Mutations in kinetochore gene KNSTRN accelerate the development of cutaneous squamous cell carcinoma (SCC) and may correlate with different histological classifications of actinic keratosis (AKs).
To determine KNSTRN gene mutation frequency in healthy skin (HS), actinically damaged skin (ADS), in AKs with different histomorphological gradings and invasive SCCs.
All samples were histologically evaluated. AK lesions were additionally classified according to their upwards (AK I-III) and downwards (PRO I-III) directed growth pattern. Mutation analyses of all samples were performed using the Sanger method.
With one exception, all detected mutations in KNSTRN gene showed an alanine-to-glutamate substitution at codon 40 (p.Ala40Glu). p.Ala40Glu mutation was found in 6.9% (2/29) of HS, in 16.1% (5/31) of ADS, in 18.3% (20/109) of AKs and in 30.0% (9/30) of invasive SCCs. Further stratification of AKs using the common AK classification of Röwert-Huber revealed the p.Ala40Glu mutation in 14.7% (5/43), 13.3% (4/30) and 24.4% (11/45) (AK I, II and III). In contrast, the new PRO classification showed a distribution of 3.6% (1/28) in PRO I, 21.7% (13/60) in PRO II and 28.6% (6/21) in PRO III. Mutation frequency in HS showed significant differences compared to AKs classified as PRO III and invasive SCCs (P < 0.05). In contrast, there were no statistically significant differences between HS and AKs when classified according to Röwert-Huber.

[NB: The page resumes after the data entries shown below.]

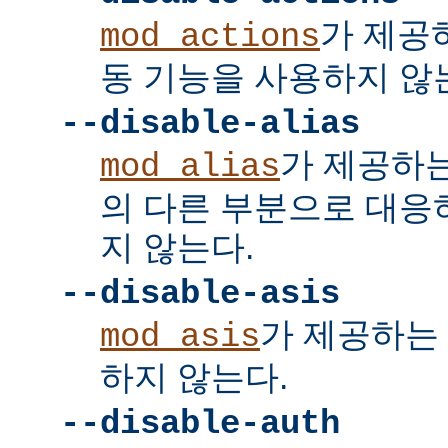
가 제공
mod_actions
동 기능을 사용하지 않
--disable-alias
가 제공하
mod_alias
의 다른 부분으로 대응
지 않는다.
--disable-asis
가 제공하는 
mod_asis
하지 않는다.
--disable-auth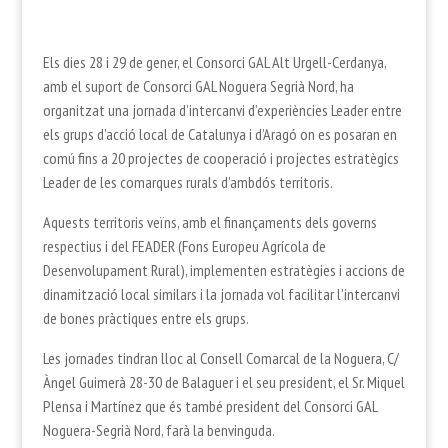
Els dies 28 i 29 de gener, el Consorci GAL Alt Urgell-Cerdanya,
amb el suport de Consorci GAL Noguera Segrià Nord, ha
organitzat una jornada d’intercanvi d’experiències Leader entre
els grups d’acció local de Catalunya i d’Aragó on es posaran en
comú fins a 20 projectes de cooperació i projectes estratègics
Leader de les comarques rurals d’ambdós territoris.
Aquests territoris veïns, amb el finançaments dels governs
respectius i del FEADER (Fons Europeu Agrícola de
Desenvolupament Rural), implementen estratègies i accions de
dinamització local similars i la jornada vol facilitar l’intercanvi
de bones pràctiques entre els grups.
Les jornades tindran lloc al Consell Comarcal de la Noguera, C/
Àngel Guimerà 28-30 de Balaguer i el seu president, el Sr. Miquel
Plensa i Martínez que és també president del Consorci GAL
Noguera-Segrià Nord, farà la benvinguda.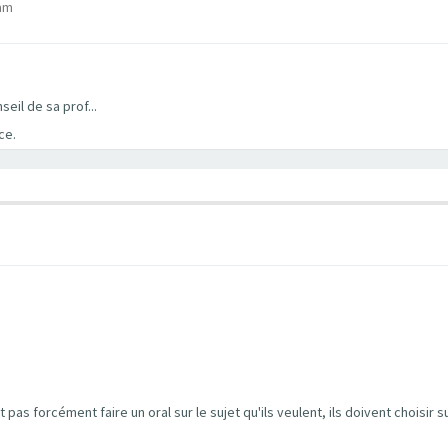
 am
eil de sa prof...
ce.
pas forcément faire un oral sur le sujet qu'ils veulent, ils doivent choisir 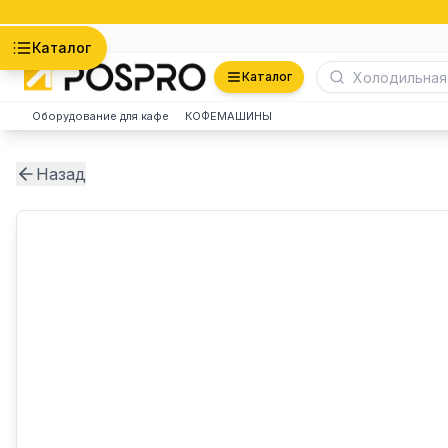
Астана
Каталог
Каталог
Оборудование для кафе
КОФЕМАШИНЫ
Назад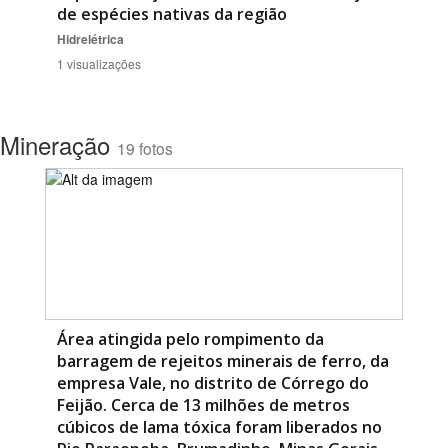
de espécies nativas da região
Hidrelétrica
1 visualizações
Mineração
19 fotos
Área atingida pelo rompimento da
barragem de rejeitos minerais de ferro, da
empresa Vale, no distrito de Córrego do
Feijão. Cerca de 13 milhões de metros
cúbicos de lama tóxica foram liberados no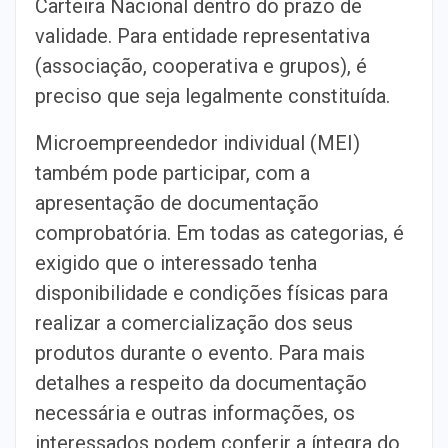
Carteira Nacional dentro do prazo de
validade. Para entidade representativa
(associação, cooperativa e grupos), é
preciso que seja legalmente constituída.
Microempreendedor individual (MEI)
também pode participar, com a
apresentação de documentação
comprobatória. Em todas as categorias, é
exigido que o interessado tenha
disponibilidade e condições físicas para
realizar a comercialização dos seus
produtos durante o evento. Para mais
detalhes a respeito da documentação
necessária e outras informações, os
interessados podem conferir a íntegra do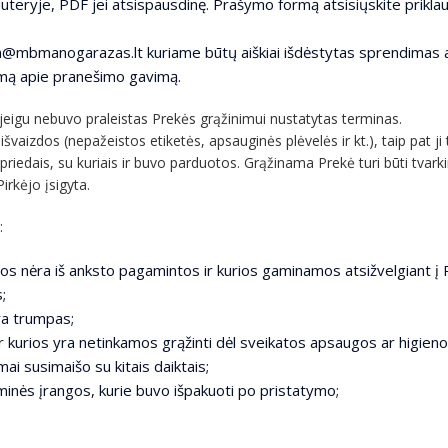
iuteryje, PDF jei atsispausdinę. Prašymo formą atsisiųskite prikla
ba@mbmanogarazas.lt kuriame būtų aiškiai išdėstytas sprendimas a
imą apie pranešimo gavimą.
u, jeigu nebuvo praleistas Prekės grąžinimui nustatytas terminas.
švaizdos (nepažeistos etiketės, apsauginės plėvelės ir kt.), taip pat ji
priedais, su kuriais ir buvo parduotos. Grąžinama Prekė turi būti tvarkin
Pirkėjo įsigyta.
:
os nėra iš anksto pagamintos ir kurios gaminamos atsižvelgiant į 
;
yra trumpas;
 kurios yra netinkamos grąžinti dėl sveikatos apsaugos ar higieno
ai susimaišo su kitais daiktais;
inės įrangos, kurie buvo išpakuoti po pristatymo;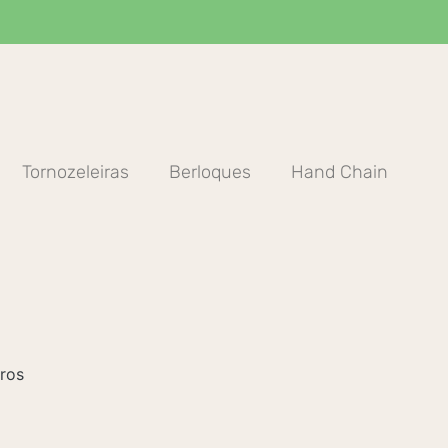
Tornozeleiras
Berloques
Hand Chain
ros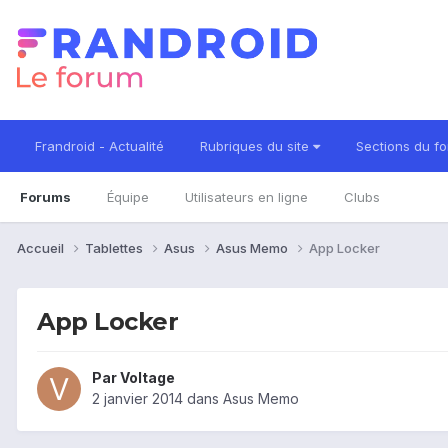
Frandroid - Actualité
Rubriques du site
Sections du f
Forums
Équipe
Utilisateurs en ligne
Clubs
Accueil
Tablettes
Asus
Asus Memo
App Locker
App Locker
Par
Voltage
2 janvier 2014
dans
Asus Memo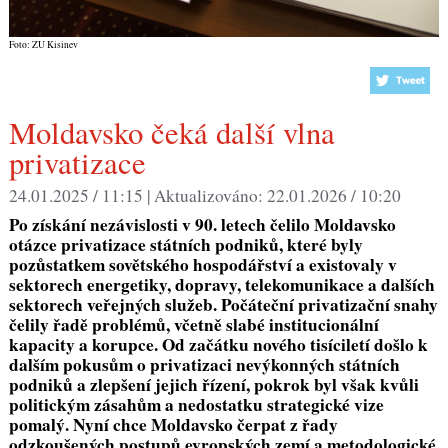
Foto: ZU Kisinev
Moldavsko čeká další vlna
privatizace
24.01.2025 / 11:15 |
Aktualizováno:
22.01.2026 / 10:20
Po získání nezávislosti v 90. letech čelilo Moldavsko
otázce privatizace státních podniků, které byly
pozůstatkem sovětského hospodářství a existovaly v
sektorech energetiky, dopravy, telekomunikace a dalších
sektorech veřejných služeb. Počáteční privatizační snahy
čelily řadě problémů, včetně slabé institucionální
kapacity a korupce. Od začátku nového tisíciletí došlo k
dalším pokusům o privatizaci nevýkonných státních
podniků a zlepšení jejich řízení, pokrok byl však kvůli
politickým zásahům a nedostatku strategické vize
pomalý. Nyní chce Moldavsko čerpat z řady
odzkoušených postupů evropských zemí a metodologické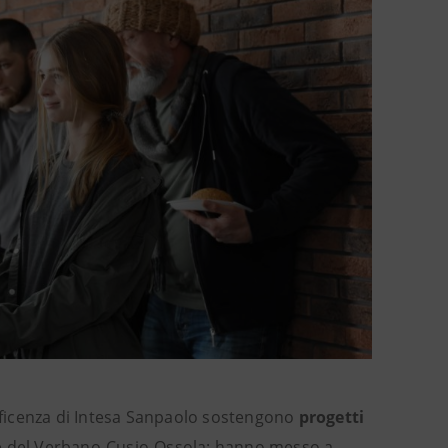
ficenza di Intesa Sanpaolo sostengono
progetti
 e del Verbano-Cusio-Ossola: hanno messo a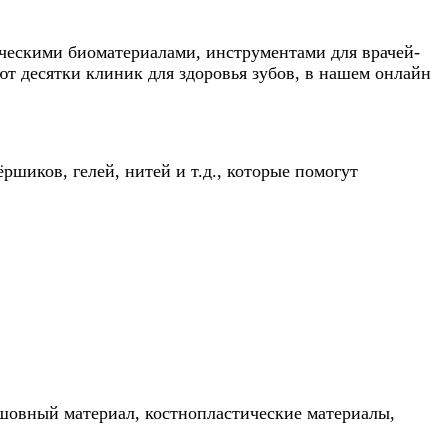
ческими биоматериалами, инструментами для врачей-
т десятки клиник для здоровья зубов, в нашем онлайн
шиков, гелей, нитей и т.д., которые помогут
шовный материал, костнопластические материалы,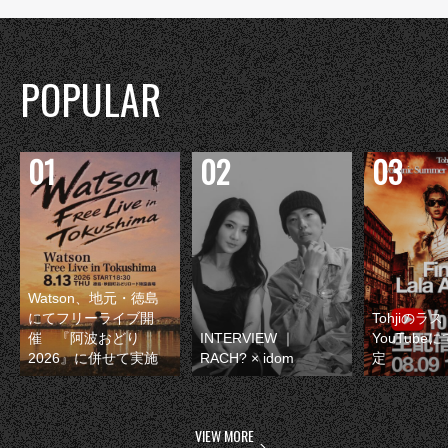
POPULAR
Watson、地元・徳島
にてフリーライブ開
Tohjiのラ
催 『阿波おどり
INTERVIEW ｜
YouTube
2026』に併せて実施
RACH? × idom
定
VIEW MORE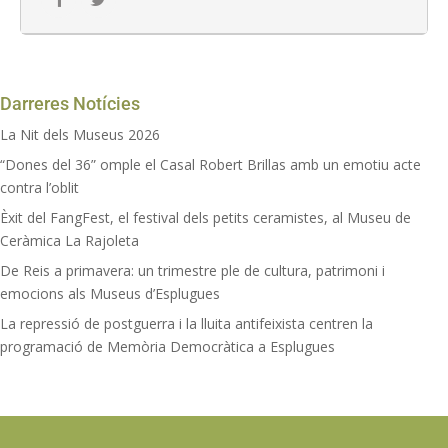
Darreres Notícies
La Nit dels Museus 2026
“Dones del 36” omple el Casal Robert Brillas amb un emotiu acte
contra l’oblit
Èxit del FangFest, el festival dels petits ceramistes, al Museu de
Ceràmica La Rajoleta
De Reis a primavera: un trimestre ple de cultura, patrimoni i
emocions als Museus d’Esplugues
La repressió de postguerra i la lluita antifeixista centren la
programació de Memòria Democràtica a Esplugues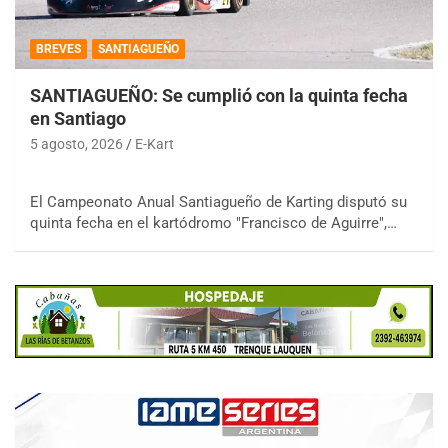
BREVES
SANTIAGUEÑO
SANTIAGUEÑO: Se cumplió con la quinta fecha
en Santiago
5 agosto, 2026
E-Kart
El Campeonato Anual Santiagueño de Karting disputó su
quinta fecha en el kartódromo "Francisco de Aguirre",…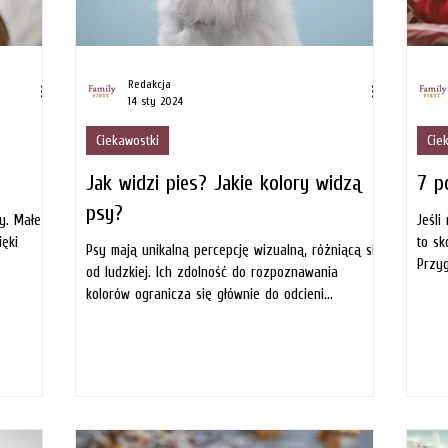
Redakcja
14 sty 2024
Ciekawostki
Cie
Jak widzi pies? Jakie kolory widzą
7 p
psy?
ry. Małe
Jeśli
ięki
to sk
Psy mają unikalną percepcję wizualną, różniącą się
Przyg
od ludzkiej. Ich zdolność do rozpoznawania
kolorów ogranicza się głównie do odcieni...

Recurrent somatic mutation p.Ala40Glu in KNSTRN gene is associated with basal proliferating AKs in accordance with invasive SCCs. This supports the impact of basal proliferative pattern in terms of progression.
动粒基因 KNSTRN 的突变加速了皮肤鳞状细胞癌(SCC)的发展,并且可能与光化性角化病(AK)的不同组织学分类相关。
确定健康皮肤(HS)、光损伤皮肤(ADS)、不同组织形态分级 AK 及侵袭性 SCC 中 KNSTRN 基因突变的频率。
所有样本均进行组织学评估。AK 病变根据其向上(AK I-III)和向下(PRO I-III)的生长模式进行分类。使用 Sanger 法对所有样本进行基因突变分析。
除 1 例外,KNSTRN 基因的所有检测到的突变均显示密码子 40 处的丙氨酸到谷氨酸取代(p.Ala40Glu)。在 6.9%(2/29)的 HS、16.1%(5/31)的 ADS、18.3%(20/109)的 AK 和 30.0%(9/30)的侵袭性 SCC 中发现了 p.Ala40Glu 突变。使用 Röwert-Huber 常见 AK 分类对 AK 进一步分层显示,p.Ala40Glu 突变分别出现在 14.7%(5/43)、13.3%(4/30)和 24.4%(11/45)(AK I、II 和 III)的 AK 中。相比之下,新的 PRO 分类显示 PRO I 中为 3.6%(1/28),PRO II 中为 21.7%(13/60),PRO III 中为 28.6%(6/21)。与 PRO III 分类和侵袭性 SCC 相比,HS 中的突变频率差异有统计学意义(P<0.05)。相比之下,根据 Röwert-Huber 分类,HS 与 AK 之间无统计学差异。
KNSTRN 基因中反复出现的体细胞突变 p.Ala40Glu 与侵袭性 SCC 中的基底增殖 AK 相关。这支持了基底增殖模式在进展方面的影响。